Practices in publishing results in imaging genetics are designed to verify the presence of an effect and avoid false-positive findings. As we have pointed out, the results of such analyses should not be used for meta-analyses of effect sizes without further considerations. Doing so will overestimate population effects and, in particular, bias the comparison between brain and behavioral phenotypes. Publishing effect size maps for whole-brain volumes in primary studies could help to achieve population estimates less biased by the inclusion of effect sizes that sample idiosyncratic features of the primary data.6,7

Moreover, in order to estimate the absolute magnitude of effects, meta-analyses need to correctly deal with heterogeneous effects obtained in primary studies.
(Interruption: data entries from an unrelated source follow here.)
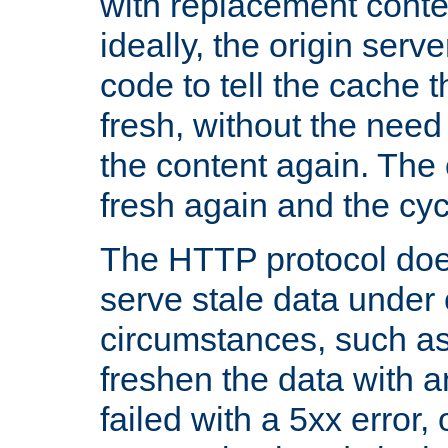
with replacement content 
ideally, the origin serv
code to tell the cache th
fresh, without the need
the content again. Th
fresh again and the cyc
The HTTP protocol doe
serve stale data under 
circumstances, such as
freshen the data with a
failed with a 5xx error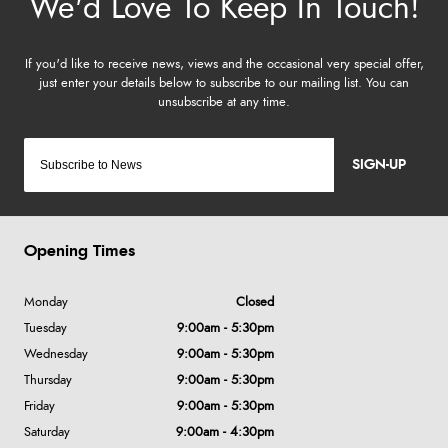
SIGN-UP
Opening Times
Monday
Closed
Tuesday
9:00am - 5:30pm
Wednesday
9:00am - 5:30pm
Thursday
9:00am - 5:30pm
Friday
9:00am - 5:30pm
Saturday
9:00am - 4:30pm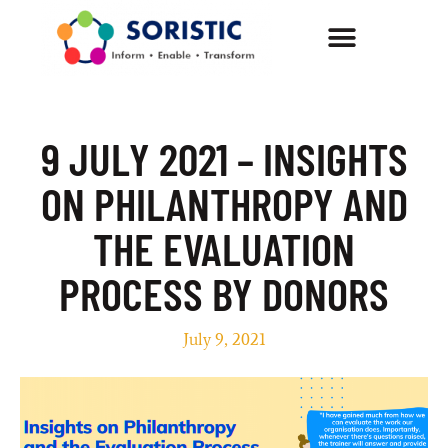
9 JULY 2021 – INSIGHTS
ON PHILANTHROPY AND
THE EVALUATION
PROCESS BY DONORS
July 9, 2021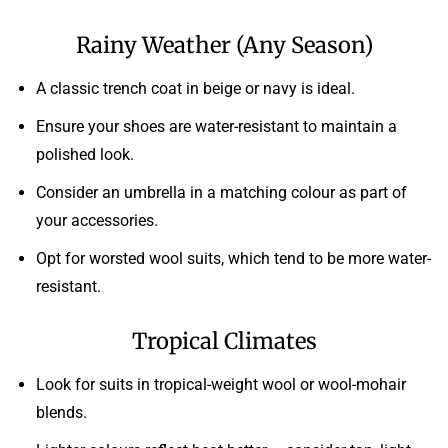
Rainy Weather (Any Season)
A classic trench coat in beige or navy is ideal.
Ensure your shoes are water-resistant to maintain a
polished look.
Consider an umbrella in a matching colour as part of
your accessories.
Opt for worsted wool suits, which tend to be more water-
resistant.
Tropical Climates
Look for suits in tropical-weight wool or wool-mohair
blends.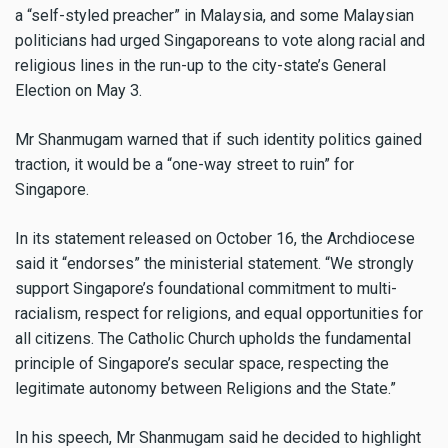
a “self-styled preacher” in Malaysia, and some Malaysian
politicians had urged Singaporeans to vote along racial and
religious lines in the run-up to the city-state’s General
Election on May 3.
Mr Shanmugam warned that if such identity politics gained
traction, it would be a “one-way street to ruin” for
Singapore.
In its statement released on October 16, the Archdiocese
said it “endorses” the ministerial statement. “We strongly
support Singapore’s foundational commitment to multi-
racialism, respect for religions, and equal opportunities for
all citizens. The Catholic Church upholds the fundamental
principle of Singapore’s secular space, respecting the
legitimate autonomy between Religions and the State.”
In his speech, Mr Shanmugam said he decided to highlight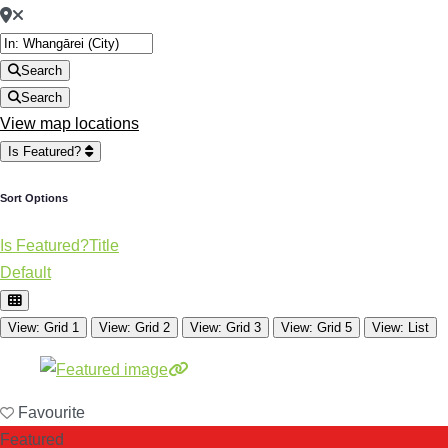
Search
Search
View map locations
Is Featured?
Sort Options
Is Featured?
Title
Default
View: Grid 1
View: Grid 2
View: Grid 3
View: Grid 5
View: List
Favourite
Featured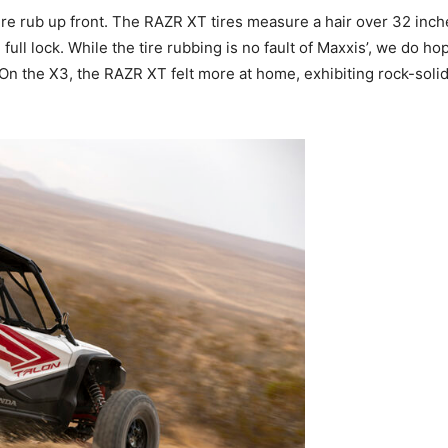
 tire rub up front. The RAZR XT tires measure a hair over 32 in
ull lock. While the tire rubbing is no fault of Maxxis’, we do ho
e. On the X3, the RAZR XT felt more at home, exhibiting rock-s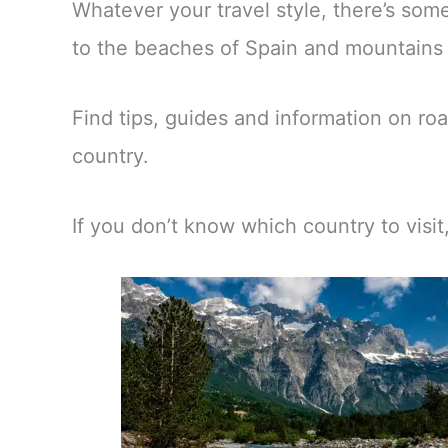
Whatever your travel style, there’s so
to the beaches of Spain and mountains o
Find tips, guides and information on roa
country.
If you don’t know which country to visi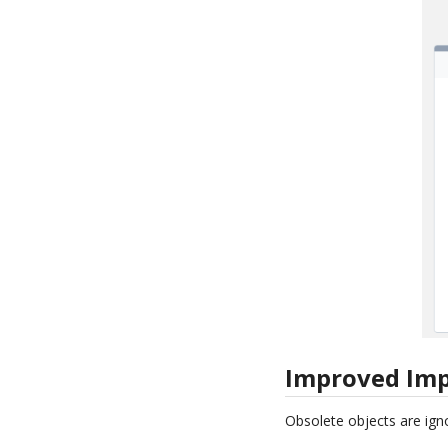
Improved Imp
Obsolete objects are ign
The usage of absolute values not only corrupts nearly any aspect of the analyses but also differentially affects study domains as a function of sampling error, the underlying population effect size, and qualitative differences in the sets of primary studies. If one is interested in estimating the absolute magnitude of effect sizes, one could run separate meta-analyses for each risk variant and phenotype and compare population means and confidence intervals.5,8 This, however, would require a sufficient amount of primary studies and repeated efforts to replicate findings for each single gene and phenotype.

Acknowledgment

The authors have declared that there are no conflicts of interest in relation to the subject of this study.